## RECORDS
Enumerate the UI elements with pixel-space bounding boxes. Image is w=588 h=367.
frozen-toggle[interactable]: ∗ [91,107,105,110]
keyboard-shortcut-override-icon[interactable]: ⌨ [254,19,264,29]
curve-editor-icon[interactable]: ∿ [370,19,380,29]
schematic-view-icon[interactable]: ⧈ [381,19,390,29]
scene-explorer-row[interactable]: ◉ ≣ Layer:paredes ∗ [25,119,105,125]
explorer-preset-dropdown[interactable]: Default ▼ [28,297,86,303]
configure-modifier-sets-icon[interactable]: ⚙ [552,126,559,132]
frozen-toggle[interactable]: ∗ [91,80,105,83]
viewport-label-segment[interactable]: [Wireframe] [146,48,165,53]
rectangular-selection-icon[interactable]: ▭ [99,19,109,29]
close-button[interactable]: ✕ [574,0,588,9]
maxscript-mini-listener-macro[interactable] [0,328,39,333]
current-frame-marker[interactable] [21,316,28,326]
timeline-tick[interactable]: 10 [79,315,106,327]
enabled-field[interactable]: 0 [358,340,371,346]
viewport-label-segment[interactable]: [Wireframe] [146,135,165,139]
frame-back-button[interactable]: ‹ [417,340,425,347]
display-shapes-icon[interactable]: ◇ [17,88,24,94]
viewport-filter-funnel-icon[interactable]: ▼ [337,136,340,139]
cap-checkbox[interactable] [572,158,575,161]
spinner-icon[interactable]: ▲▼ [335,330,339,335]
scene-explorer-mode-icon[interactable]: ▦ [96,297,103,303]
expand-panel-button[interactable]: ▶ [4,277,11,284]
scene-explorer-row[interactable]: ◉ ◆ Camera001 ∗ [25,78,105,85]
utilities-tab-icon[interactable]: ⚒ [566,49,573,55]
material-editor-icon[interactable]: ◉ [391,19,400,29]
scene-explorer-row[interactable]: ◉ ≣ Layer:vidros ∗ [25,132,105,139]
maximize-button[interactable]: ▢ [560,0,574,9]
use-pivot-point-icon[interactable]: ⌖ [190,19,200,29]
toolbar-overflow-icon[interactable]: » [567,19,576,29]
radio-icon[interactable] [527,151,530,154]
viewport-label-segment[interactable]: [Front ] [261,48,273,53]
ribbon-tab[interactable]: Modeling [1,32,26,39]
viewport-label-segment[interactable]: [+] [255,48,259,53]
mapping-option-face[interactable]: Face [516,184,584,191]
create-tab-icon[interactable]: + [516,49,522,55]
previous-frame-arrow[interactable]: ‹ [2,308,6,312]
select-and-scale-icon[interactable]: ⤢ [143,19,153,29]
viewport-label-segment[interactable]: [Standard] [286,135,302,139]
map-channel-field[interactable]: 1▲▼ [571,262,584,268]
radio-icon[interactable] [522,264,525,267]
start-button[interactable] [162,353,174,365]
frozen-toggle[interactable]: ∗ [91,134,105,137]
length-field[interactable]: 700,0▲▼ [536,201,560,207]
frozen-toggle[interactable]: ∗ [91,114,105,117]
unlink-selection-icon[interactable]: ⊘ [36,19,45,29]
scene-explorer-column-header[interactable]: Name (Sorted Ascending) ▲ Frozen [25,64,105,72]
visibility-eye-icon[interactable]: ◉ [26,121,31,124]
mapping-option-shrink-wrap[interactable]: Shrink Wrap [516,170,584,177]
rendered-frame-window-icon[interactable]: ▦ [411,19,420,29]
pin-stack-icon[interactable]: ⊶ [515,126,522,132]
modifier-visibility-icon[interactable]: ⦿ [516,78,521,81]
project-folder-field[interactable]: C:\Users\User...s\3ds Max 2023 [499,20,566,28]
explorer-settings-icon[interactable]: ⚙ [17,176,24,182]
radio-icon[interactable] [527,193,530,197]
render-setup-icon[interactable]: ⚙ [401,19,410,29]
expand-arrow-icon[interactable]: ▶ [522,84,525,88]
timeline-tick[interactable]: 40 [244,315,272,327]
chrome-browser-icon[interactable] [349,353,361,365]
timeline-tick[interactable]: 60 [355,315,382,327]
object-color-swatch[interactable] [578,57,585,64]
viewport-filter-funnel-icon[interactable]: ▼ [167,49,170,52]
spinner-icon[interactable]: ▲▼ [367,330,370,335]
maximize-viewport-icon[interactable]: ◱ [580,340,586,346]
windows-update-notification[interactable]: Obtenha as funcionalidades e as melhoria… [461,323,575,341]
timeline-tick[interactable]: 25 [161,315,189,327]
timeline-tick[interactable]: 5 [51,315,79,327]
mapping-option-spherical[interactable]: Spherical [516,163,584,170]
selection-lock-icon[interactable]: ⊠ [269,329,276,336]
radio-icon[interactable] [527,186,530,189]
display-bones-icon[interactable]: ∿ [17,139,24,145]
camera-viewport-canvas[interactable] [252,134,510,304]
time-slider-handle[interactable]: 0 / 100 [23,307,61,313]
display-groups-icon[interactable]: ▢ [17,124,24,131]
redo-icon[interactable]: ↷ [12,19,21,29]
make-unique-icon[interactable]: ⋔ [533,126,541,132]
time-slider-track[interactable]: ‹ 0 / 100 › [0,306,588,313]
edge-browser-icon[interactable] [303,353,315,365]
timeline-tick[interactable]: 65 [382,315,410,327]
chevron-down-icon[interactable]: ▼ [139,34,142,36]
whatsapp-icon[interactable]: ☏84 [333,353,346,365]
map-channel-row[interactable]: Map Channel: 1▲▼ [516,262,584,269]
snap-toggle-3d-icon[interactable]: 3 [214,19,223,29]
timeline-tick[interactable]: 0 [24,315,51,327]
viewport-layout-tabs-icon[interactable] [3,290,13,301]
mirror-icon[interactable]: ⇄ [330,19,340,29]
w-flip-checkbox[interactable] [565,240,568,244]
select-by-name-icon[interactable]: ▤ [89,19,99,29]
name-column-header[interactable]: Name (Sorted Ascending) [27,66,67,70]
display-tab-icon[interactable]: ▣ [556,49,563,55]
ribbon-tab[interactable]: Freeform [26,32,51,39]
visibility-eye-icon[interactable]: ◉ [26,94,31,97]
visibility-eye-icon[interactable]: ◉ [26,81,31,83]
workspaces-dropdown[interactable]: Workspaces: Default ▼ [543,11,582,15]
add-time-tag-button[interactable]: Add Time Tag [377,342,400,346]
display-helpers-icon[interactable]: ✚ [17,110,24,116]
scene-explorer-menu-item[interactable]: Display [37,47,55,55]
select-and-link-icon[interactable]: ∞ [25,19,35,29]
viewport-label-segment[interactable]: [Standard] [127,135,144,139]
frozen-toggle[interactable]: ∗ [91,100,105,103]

## DIRECTIONS FOR THIS TASK
Give every line above again, word for word.

## RESPONSE TO THIS EXERCISE
Enumerate the UI elements with pixel-space bounding boxes. Image is w=588 h=367.
frozen-toggle[interactable]: ∗ [91,107,105,110]
keyboard-shortcut-override-icon[interactable]: ⌨ [254,19,264,29]
curve-editor-icon[interactable]: ∿ [370,19,380,29]
schematic-view-icon[interactable]: ⧈ [381,19,390,29]
scene-explorer-row[interactable]: ◉ ≣ Layer:paredes ∗ [25,119,105,125]
explorer-preset-dropdown[interactable]: Default ▼ [28,297,86,303]
configure-modifier-sets-icon[interactable]: ⚙ [552,126,559,132]
frozen-toggle[interactable]: ∗ [91,80,105,83]
viewport-label-segment[interactable]: [Wireframe] [146,48,165,53]
rectangular-selection-icon[interactable]: ▭ [99,19,109,29]
close-button[interactable]: ✕ [574,0,588,9]
maxscript-mini-listener-macro[interactable] [0,328,39,333]
current-frame-marker[interactable] [21,316,28,326]
timeline-tick[interactable]: 10 [79,315,106,327]
enabled-field[interactable]: 0 [358,340,371,346]
viewport-label-segment[interactable]: [Wireframe] [146,135,165,139]
frame-back-button[interactable]: ‹ [417,340,425,347]
display-shapes-icon[interactable]: ◇ [17,88,24,94]
viewport-filter-funnel-icon[interactable]: ▼ [337,136,340,139]
cap-checkbox[interactable] [572,158,575,161]
spinner-icon[interactable]: ▲▼ [335,330,339,335]
scene-explorer-mode-icon[interactable]: ▦ [96,297,103,303]
expand-panel-button[interactable]: ▶ [4,277,11,284]
scene-explorer-row[interactable]: ◉ ◆ Camera001 ∗ [25,78,105,85]
utilities-tab-icon[interactable]: ⚒ [566,49,573,55]
material-editor-icon[interactable]: ◉ [391,19,400,29]
scene-explorer-row[interactable]: ◉ ≣ Layer:vidros ∗ [25,132,105,139]
maximize-button[interactable]: ▢ [560,0,574,9]
use-pivot-point-icon[interactable]: ⌖ [190,19,200,29]
toolbar-overflow-icon[interactable]: » [567,19,576,29]
radio-icon[interactable] [527,151,530,154]
viewport-label-segment[interactable]: [Front ] [261,48,273,53]
ribbon-tab[interactable]: Modeling [1,32,26,39]
viewport-label-segment[interactable]: [+] [255,48,259,53]
mapping-option-face[interactable]: Face [516,184,584,191]
create-tab-icon[interactable]: + [516,49,522,55]
previous-frame-arrow[interactable]: ‹ [2,308,6,312]
select-and-scale-icon[interactable]: ⤢ [143,19,153,29]
viewport-label-segment[interactable]: [Standard] [286,135,302,139]
map-channel-field[interactable]: 1▲▼ [571,262,584,268]
radio-icon[interactable] [522,264,525,267]
start-button[interactable] [162,353,174,365]
frozen-toggle[interactable]: ∗ [91,134,105,137]
length-field[interactable]: 700,0▲▼ [536,201,560,207]
frozen-toggle[interactable]: ∗ [91,114,105,117]
unlink-selection-icon[interactable]: ⊘ [36,19,45,29]
scene-explorer-column-header[interactable]: Name (Sorted Ascending) ▲ Frozen [25,64,105,72]
visibility-eye-icon[interactable]: ◉ [26,121,31,124]
mapping-option-shrink-wrap[interactable]: Shrink Wrap [516,170,584,177]
rendered-frame-window-icon[interactable]: ▦ [411,19,420,29]
pin-stack-icon[interactable]: ⊶ [515,126,522,132]
modifier-visibility-icon[interactable]: ⦿ [516,78,521,81]
project-folder-field[interactable]: C:\Users\User...s\3ds Max 2023 [499,20,566,28]
explorer-settings-icon[interactable]: ⚙ [17,176,24,182]
radio-icon[interactable] [527,193,530,197]
render-setup-icon[interactable]: ⚙ [401,19,410,29]
expand-arrow-icon[interactable]: ▶ [522,84,525,88]
timeline-tick[interactable]: 40 [244,315,272,327]
chrome-browser-icon[interactable] [349,353,361,365]
timeline-tick[interactable]: 60 [355,315,382,327]
object-color-swatch[interactable] [578,57,585,64]
viewport-filter-funnel-icon[interactable]: ▼ [167,49,170,52]
spinner-icon[interactable]: ▲▼ [367,330,370,335]
maximize-viewport-icon[interactable]: ◱ [580,340,586,346]
windows-update-notification[interactable]: Obtenha as funcionalidades e as melhoria… [461,323,575,341]
timeline-tick[interactable]: 25 [161,315,189,327]
timeline-tick[interactable]: 5 [51,315,79,327]
mapping-option-spherical[interactable]: Spherical [516,163,584,170]
selection-lock-icon[interactable]: ⊠ [269,329,276,336]
radio-icon[interactable] [527,186,530,189]
display-bones-icon[interactable]: ∿ [17,139,24,145]
camera-viewport-canvas[interactable] [252,134,510,304]
time-slider-handle[interactable]: 0 / 100 [23,307,61,313]
display-groups-icon[interactable]: ▢ [17,124,24,131]
redo-icon[interactable]: ↷ [12,19,21,29]
make-unique-icon[interactable]: ⋔ [533,126,541,132]
time-slider-track[interactable]: ‹ 0 / 100 › [0,306,588,313]
edge-browser-icon[interactable] [303,353,315,365]
timeline-tick[interactable]: 65 [382,315,410,327]
chevron-down-icon[interactable]: ▼ [139,34,142,36]
whatsapp-icon[interactable]: ☏84 [333,353,346,365]
map-channel-row[interactable]: Map Channel: 1▲▼ [516,262,584,269]
snap-toggle-3d-icon[interactable]: 3 [214,19,223,29]
timeline-tick[interactable]: 0 [24,315,51,327]
viewport-layout-tabs-icon[interactable] [3,290,13,301]
mirror-icon[interactable]: ⇄ [330,19,340,29]
w-flip-checkbox[interactable] [565,240,568,244]
select-by-name-icon[interactable]: ▤ [89,19,99,29]
name-column-header[interactable]: Name (Sorted Ascending) [27,66,67,70]
display-tab-icon[interactable]: ▣ [556,49,563,55]
ribbon-tab[interactable]: Freeform [26,32,51,39]
visibility-eye-icon[interactable]: ◉ [26,94,31,97]
visibility-eye-icon[interactable]: ◉ [26,81,31,83]
workspaces-dropdown[interactable]: Workspaces: Default ▼ [543,11,582,15]
add-time-tag-button[interactable]: Add Time Tag [377,342,400,346]
display-helpers-icon[interactable]: ✚ [17,110,24,116]
scene-explorer-menu-item[interactable]: Display [37,47,55,55]
select-and-link-icon[interactable]: ∞ [25,19,35,29]
viewport-label-segment[interactable]: [Standard] [127,135,144,139]
frozen-toggle[interactable]: ∗ [91,100,105,103]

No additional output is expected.